> ABOUT THIS EXERCISE
Pictures are not part of the copy; repeat everything else in the records exactly.
________
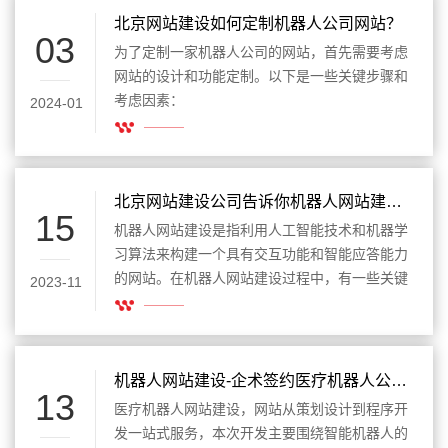
北京网站建设如何定制机器人公司网站？
03
为了定制一家机器人公司的网站，首先需要考虑
网站的设计和功能定制。以下是一些关键步骤和
考虑因素：
2024-01
北京网站建设公司告诉你机器人网站建设的要点都有哪些？
15
机器人网站建设是指利用人工智能技术和机器学
习算法来构建一个具有交互功能和智能应答能力
的网站。在机器人网站建设过程中，有一些关键
2023-11
要点需要注意。下面是北京网站建设公司告诉你
的机器人网站建设的要点：
机器人网站建设-企术签约医疗机器人公司网站建设项目
13
医疗机器人网站建设，网站从策划设计到程序开
发一站式服务，本次开发主要围绕智能机器人的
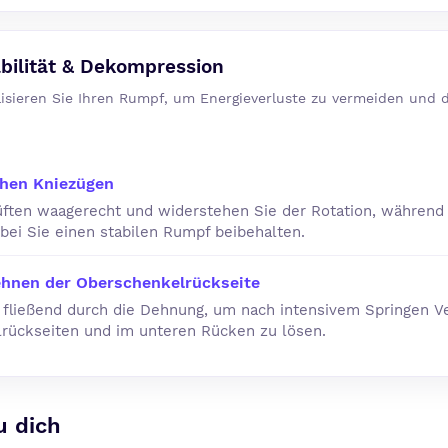
bilität & Dekompression
ilisieren Sie Ihren Rumpf, um Energieverluste zu vermeiden und d
chen Kniezügen
üften waagerecht und widerstehen Sie der Rotation, während 
bei Sie einen stabilen Rumpf beibehalten.
hnen der Oberschenkelrückseite
 fließend durch die Dehnung, um nach intensivem Springen V
rückseiten und im unteren Rücken zu lösen.
u dich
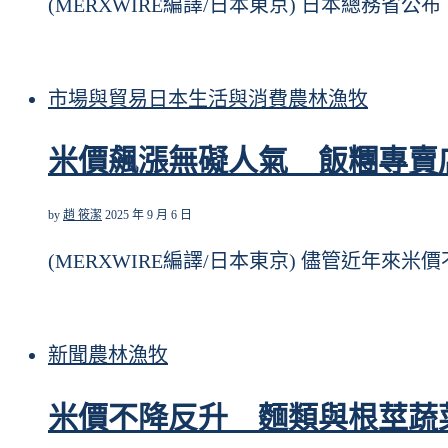
(MERXWIRE編譯/日本東京) 日本總務省公布，
市場與貿易
日本
生活與消費
農林漁牧
米價飆漲無礙人氣 飯糰專賣
by
趙 筱潔
2025 年 9 月 6 日
(MERXWIRE編譯/日本東京) 儘管近年來米
新聞
農林漁牧
米價不降反升 麵類與根莖蔬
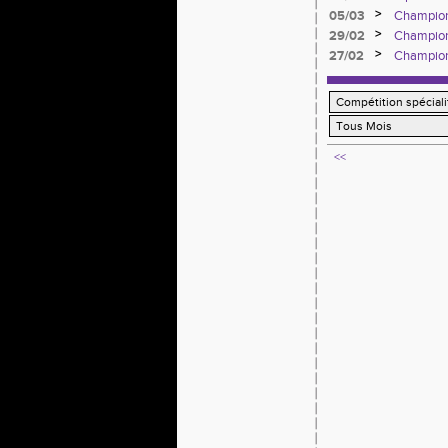
dimanch
>
05/03
Championn
Benjamin
>
29/02
Championn
>
27/02
Championn
Valdés T
<<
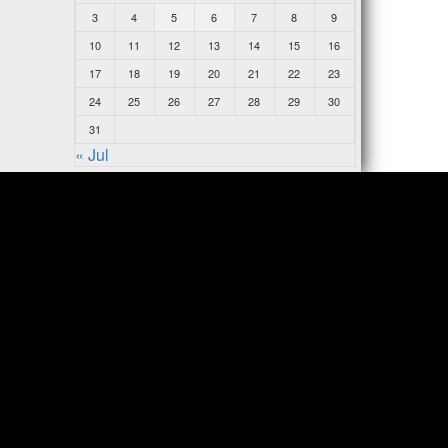
3
4
5
6
7
8
9
10
11
12
13
14
15
16
17
18
19
20
21
22
23
24
25
26
27
28
29
30
31
« Jul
________
> YOUR RESPONSE
北京网站建设如何定制机器人公司网站？
03
为了定制一家机器人公司的网站，首先需要考虑
网站的设计和功能定制。以下是一些关键步骤和
考虑因素：
2024-01
北京网站建设公司告诉你机器人网站建设的要点都有哪些？
15
机器人网站建设是指利用人工智能技术和机器学
习算法来构建一个具有交互功能和智能应答能力
的网站。在机器人网站建设过程中，有一些关键
2023-11
要点需要注意。下面是北京网站建设公司告诉你
的机器人网站建设的要点：
机器人网站建设-企术签约医疗机器人公司网站建设项目
13
医疗机器人网站建设，网站从策划设计到程序开
发一站式服务，本次开发主要围绕智能机器人的
bilität & Dekompression
ilisieren Sie Ihren Rumpf, um Energieverluste zu vermeiden und d
chen Kniezügen
üften waagerecht und widerstehen Sie der Rotation, während 
bei Sie einen stabilen Rumpf beibehalten.
hnen der Oberschenkelrückseite
 fließend durch die Dehnung, um nach intensivem Springen V
rückseiten und im unteren Rücken zu lösen.
u dich
(MERXWIRE編譯/日本東京) 日本總務省公布，
市場與貿易
日本
生活與消費
農林漁牧
米價飆漲無礙人氣 飯糰專賣
by
趙 筱潔
2025 年 9 月 6 日
(MERXWIRE編譯/日本東京) 儘管近年來米
新聞
農林漁牧
米價不降反升 麵類與根莖蔬
dimanch
>
05/03
Championn
Benjamin
>
29/02
Championn
>
27/02
Championn
Valdés T
<<
3
4
5
6
7
8
9
10
11
12
13
14
15
16
17
18
19
20
21
22
23
24
25
26
27
28
29
30
31
« Jul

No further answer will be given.